## Exercise data
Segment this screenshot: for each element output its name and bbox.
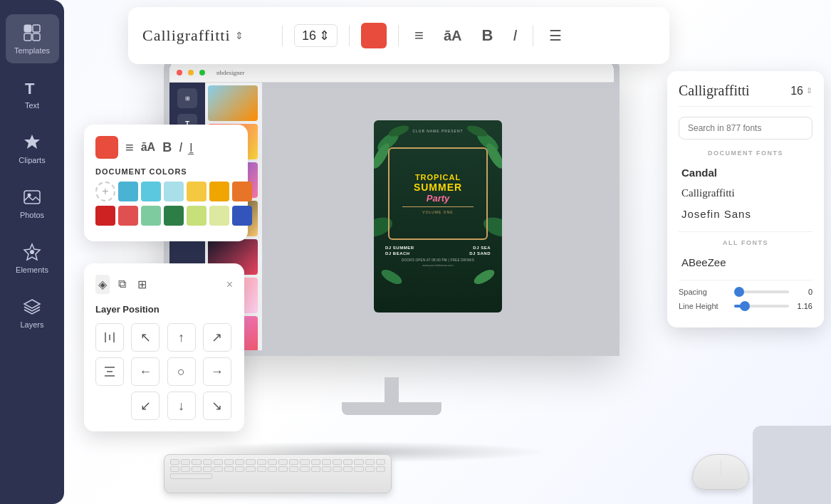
layer-tab-stack[interactable]: ⧉ bbox=[115, 275, 129, 294]
inner-toolbar: nbdesigner bbox=[169, 63, 614, 83]
svg-point-16 bbox=[380, 267, 404, 287]
color-grid-2 bbox=[95, 206, 236, 226]
spacing-slider[interactable] bbox=[734, 290, 789, 293]
layer-align-center[interactable]: ○ bbox=[167, 357, 196, 386]
mini-icon-1: ⊞ bbox=[177, 88, 197, 108]
sidebar-item-text[interactable]: T Text bbox=[6, 69, 59, 118]
sidebar-item-layers[interactable]: Layers bbox=[6, 288, 59, 337]
color-grid: + bbox=[95, 182, 236, 201]
line-height-slider[interactable] bbox=[734, 305, 789, 308]
keyboard-keys bbox=[164, 455, 391, 483]
font-item-josefin[interactable]: Josefin Sans bbox=[679, 204, 812, 224]
key bbox=[343, 466, 352, 472]
line-spacing-icon[interactable]: ☰ bbox=[545, 24, 566, 47]
color-cell-9[interactable] bbox=[164, 206, 184, 226]
key bbox=[365, 459, 375, 465]
spacing-value: 0 bbox=[795, 288, 812, 296]
decorative-grey-rect bbox=[753, 426, 831, 504]
align-icon[interactable]: ≡ bbox=[410, 23, 428, 48]
color-cell-8[interactable] bbox=[141, 206, 161, 226]
sidebar-item-cliparts[interactable]: Cliparts bbox=[6, 124, 59, 173]
underline-icon-palette[interactable]: I̲ bbox=[189, 141, 193, 154]
layer-card-header: ◈ ⧉ ⊞ × bbox=[95, 275, 233, 294]
color-cell-1[interactable] bbox=[141, 182, 161, 201]
key bbox=[268, 466, 277, 472]
text-size-icon[interactable]: āA bbox=[439, 25, 466, 47]
svg-point-15 bbox=[466, 123, 488, 139]
key bbox=[354, 459, 363, 465]
key bbox=[376, 459, 385, 465]
italic-icon[interactable]: I bbox=[508, 23, 521, 48]
font-selector[interactable]: Calligraffitti ⇕ bbox=[142, 26, 271, 45]
layer-distribute-v[interactable] bbox=[95, 357, 124, 386]
color-swatch-button[interactable] bbox=[361, 23, 387, 48]
font-size-selector[interactable]: 16 ⇕ bbox=[294, 24, 338, 47]
line-height-thumb[interactable] bbox=[740, 301, 750, 311]
dot-green bbox=[199, 70, 205, 75]
font-item-abeezee[interactable]: ABeeZee bbox=[679, 252, 812, 273]
font-search-input[interactable] bbox=[679, 117, 812, 140]
text-icon: T bbox=[22, 78, 42, 98]
font-panel-size-arrows: ⇕ bbox=[806, 86, 812, 95]
color-cell-5[interactable] bbox=[232, 182, 252, 201]
layer-align-left[interactable]: ← bbox=[131, 357, 160, 386]
color-cell-11[interactable] bbox=[209, 206, 229, 226]
align-left-icon[interactable]: ≡ bbox=[125, 140, 134, 156]
font-panel-size-selector[interactable]: 16 ⇕ bbox=[790, 85, 812, 98]
svg-rect-2 bbox=[24, 33, 31, 41]
color-cell-4[interactable] bbox=[209, 182, 229, 201]
font-arrow-icon: ⇕ bbox=[235, 30, 244, 41]
layer-align-bottom-right[interactable]: ↘ bbox=[203, 392, 231, 420]
key bbox=[203, 459, 212, 465]
sidebar-item-elements[interactable]: Elements bbox=[6, 233, 59, 283]
color-cell-3[interactable] bbox=[187, 182, 207, 201]
stand-base bbox=[342, 402, 441, 415]
text-size-icon-palette[interactable]: āA bbox=[141, 141, 155, 154]
color-cell-10[interactable] bbox=[187, 206, 207, 226]
layer-align-right[interactable]: → bbox=[203, 357, 231, 386]
sidebar-item-photos[interactable]: Photos bbox=[6, 179, 59, 228]
key bbox=[203, 466, 212, 472]
key bbox=[170, 466, 179, 472]
layer-align-bottom[interactable]: ↓ bbox=[167, 392, 196, 420]
layer-close-button[interactable]: × bbox=[226, 278, 233, 291]
bold-icon[interactable]: B bbox=[477, 23, 497, 48]
line-height-label: Line Height bbox=[679, 302, 728, 310]
color-cell-7[interactable] bbox=[118, 206, 138, 226]
sidebar-item-templates[interactable]: Templates bbox=[6, 14, 59, 63]
color-cell-12[interactable] bbox=[232, 206, 252, 226]
layer-align-top-right[interactable]: ↗ bbox=[203, 323, 231, 352]
inner-app-name: nbdesigner bbox=[216, 69, 245, 76]
layer-align-bottom-left[interactable]: ↙ bbox=[131, 392, 160, 420]
layer-position-title: Layer Position bbox=[95, 304, 233, 315]
spacing-thumb[interactable] bbox=[734, 287, 744, 297]
mouse bbox=[692, 454, 749, 490]
key bbox=[322, 466, 331, 472]
key bbox=[246, 459, 255, 465]
color-cell-2[interactable] bbox=[164, 182, 184, 201]
color-cell-0[interactable] bbox=[118, 182, 138, 201]
layer-align-top[interactable]: ↑ bbox=[167, 323, 196, 352]
font-item-candal[interactable]: Candal bbox=[679, 162, 812, 183]
layer-grid: ↖ ↑ ↗ ← ○ → ↙ ↓ ↘ bbox=[95, 323, 233, 420]
layer-tab-align[interactable]: ◈ bbox=[95, 275, 110, 294]
font-item-calligraffitti[interactable]: Calligraffitti bbox=[679, 183, 812, 204]
key bbox=[214, 466, 223, 472]
svg-rect-3 bbox=[33, 33, 40, 41]
svg-point-17 bbox=[472, 267, 497, 287]
add-color-button[interactable]: + bbox=[95, 182, 115, 201]
italic-icon-palette[interactable]: I bbox=[179, 140, 182, 155]
cliparts-label: Cliparts bbox=[19, 156, 45, 164]
key bbox=[192, 459, 201, 465]
layer-tab-grid[interactable]: ⊞ bbox=[135, 275, 150, 294]
poster-divider bbox=[402, 206, 474, 207]
spacebar bbox=[170, 473, 212, 479]
bold-icon-palette[interactable]: B bbox=[162, 140, 172, 155]
all-fonts-label: ALL FONTS bbox=[679, 239, 812, 246]
layer-distribute-h[interactable] bbox=[95, 323, 124, 352]
palette-swatch[interactable] bbox=[95, 136, 118, 159]
key bbox=[322, 459, 331, 465]
key bbox=[289, 459, 298, 465]
color-cell-6[interactable] bbox=[95, 206, 115, 226]
layer-align-top-left[interactable]: ↖ bbox=[131, 323, 160, 352]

## Work instructions
Write out all the entries word for word, but drop the pictures.

## Reply to the exercise
Segment this screenshot: for each element output its name and bbox.
layer-tab-stack[interactable]: ⧉ bbox=[115, 275, 129, 294]
inner-toolbar: nbdesigner bbox=[169, 63, 614, 83]
svg-point-16 bbox=[380, 267, 404, 287]
color-grid-2 bbox=[95, 206, 236, 226]
spacing-slider[interactable] bbox=[734, 290, 789, 293]
layer-align-center[interactable]: ○ bbox=[167, 357, 196, 386]
mini-icon-1: ⊞ bbox=[177, 88, 197, 108]
sidebar-item-text[interactable]: T Text bbox=[6, 69, 59, 118]
sidebar-item-layers[interactable]: Layers bbox=[6, 288, 59, 337]
color-grid: + bbox=[95, 182, 236, 201]
line-height-slider[interactable] bbox=[734, 305, 789, 308]
keyboard-keys bbox=[164, 455, 391, 483]
font-item-josefin[interactable]: Josefin Sans bbox=[679, 204, 812, 224]
key bbox=[343, 466, 352, 472]
line-spacing-icon[interactable]: ☰ bbox=[545, 24, 566, 47]
color-cell-9[interactable] bbox=[164, 206, 184, 226]
key bbox=[365, 459, 375, 465]
spacing-value: 0 bbox=[795, 288, 812, 296]
decorative-grey-rect bbox=[753, 426, 831, 504]
align-icon[interactable]: ≡ bbox=[410, 23, 428, 48]
color-cell-8[interactable] bbox=[141, 206, 161, 226]
sidebar-item-cliparts[interactable]: Cliparts bbox=[6, 124, 59, 173]
underline-icon-palette[interactable]: I̲ bbox=[189, 141, 193, 154]
layer-card-header: ◈ ⧉ ⊞ × bbox=[95, 275, 233, 294]
color-cell-1[interactable] bbox=[141, 182, 161, 201]
key bbox=[268, 466, 277, 472]
text-size-icon[interactable]: āA bbox=[439, 25, 466, 47]
svg-point-15 bbox=[466, 123, 488, 139]
key bbox=[354, 459, 363, 465]
key bbox=[376, 459, 385, 465]
italic-icon[interactable]: I bbox=[508, 23, 521, 48]
font-selector[interactable]: Calligraffitti ⇕ bbox=[142, 26, 271, 45]
layer-distribute-v[interactable] bbox=[95, 357, 124, 386]
color-swatch-button[interactable] bbox=[361, 23, 387, 48]
font-size-selector[interactable]: 16 ⇕ bbox=[294, 24, 338, 47]
line-height-thumb[interactable] bbox=[740, 301, 750, 311]
dot-green bbox=[199, 70, 205, 75]
font-item-abeezee[interactable]: ABeeZee bbox=[679, 252, 812, 273]
font-search-input[interactable] bbox=[679, 117, 812, 140]
text-icon: T bbox=[22, 78, 42, 98]
font-panel-size-arrows: ⇕ bbox=[806, 86, 812, 95]
color-cell-5[interactable] bbox=[232, 182, 252, 201]
layer-align-left[interactable]: ← bbox=[131, 357, 160, 386]
color-cell-11[interactable] bbox=[209, 206, 229, 226]
align-left-icon[interactable]: ≡ bbox=[125, 140, 134, 156]
font-panel-size-selector[interactable]: 16 ⇕ bbox=[790, 85, 812, 98]
svg-rect-2 bbox=[24, 33, 31, 41]
color-cell-4[interactable] bbox=[209, 182, 229, 201]
font-arrow-icon: ⇕ bbox=[235, 30, 244, 41]
layer-align-bottom-right[interactable]: ↘ bbox=[203, 392, 231, 420]
key bbox=[203, 459, 212, 465]
sidebar-item-elements[interactable]: Elements bbox=[6, 233, 59, 283]
color-cell-3[interactable] bbox=[187, 182, 207, 201]
stand-base bbox=[342, 402, 441, 415]
text-size-icon-palette[interactable]: āA bbox=[141, 141, 155, 154]
color-cell-10[interactable] bbox=[187, 206, 207, 226]
layer-align-right[interactable]: → bbox=[203, 357, 231, 386]
sidebar-item-photos[interactable]: Photos bbox=[6, 179, 59, 228]
key bbox=[203, 466, 212, 472]
key bbox=[170, 466, 179, 472]
layer-align-bottom[interactable]: ↓ bbox=[167, 392, 196, 420]
layer-close-button[interactable]: × bbox=[226, 278, 233, 291]
bold-icon[interactable]: B bbox=[477, 23, 497, 48]
line-height-label: Line Height bbox=[679, 302, 728, 310]
color-cell-7[interactable] bbox=[118, 206, 138, 226]
sidebar-item-templates[interactable]: Templates bbox=[6, 14, 59, 63]
color-cell-12[interactable] bbox=[232, 206, 252, 226]
layer-align-top-right[interactable]: ↗ bbox=[203, 323, 231, 352]
inner-app-name: nbdesigner bbox=[216, 69, 245, 76]
layer-align-bottom-left[interactable]: ↙ bbox=[131, 392, 160, 420]
layer-position-title: Layer Position bbox=[95, 304, 233, 315]
spacing-thumb[interactable] bbox=[734, 287, 744, 297]
mouse bbox=[692, 454, 749, 490]
key bbox=[322, 466, 331, 472]
key bbox=[246, 459, 255, 465]
color-cell-2[interactable] bbox=[164, 182, 184, 201]
color-cell-0[interactable] bbox=[118, 182, 138, 201]
layer-align-top[interactable]: ↑ bbox=[167, 323, 196, 352]
font-item-candal[interactable]: Candal bbox=[679, 162, 812, 183]
layer-grid: ↖ ↑ ↗ ← ○ → ↙ ↓ ↘ bbox=[95, 323, 233, 420]
layer-tab-align[interactable]: ◈ bbox=[95, 275, 110, 294]
font-item-calligraffitti[interactable]: Calligraffitti bbox=[679, 183, 812, 204]
key bbox=[214, 466, 223, 472]
svg-rect-3 bbox=[33, 33, 40, 41]
svg-point-17 bbox=[472, 267, 497, 287]
add-color-button[interactable]: + bbox=[95, 182, 115, 201]
italic-icon-palette[interactable]: I bbox=[179, 140, 182, 155]
cliparts-label: Cliparts bbox=[19, 156, 45, 164]
key bbox=[192, 459, 201, 465]
layer-tab-grid[interactable]: ⊞ bbox=[135, 275, 150, 294]
poster-divider bbox=[402, 206, 474, 207]
spacebar bbox=[170, 473, 212, 479]
bold-icon-palette[interactable]: B bbox=[162, 140, 172, 155]
all-fonts-label: ALL FONTS bbox=[679, 239, 812, 246]
layer-distribute-h[interactable] bbox=[95, 323, 124, 352]
palette-swatch[interactable] bbox=[95, 136, 118, 159]
key bbox=[322, 459, 331, 465]
key bbox=[289, 459, 298, 465]
color-cell-6[interactable] bbox=[95, 206, 115, 226]
layer-align-top-left[interactable]: ↖ bbox=[131, 323, 160, 352]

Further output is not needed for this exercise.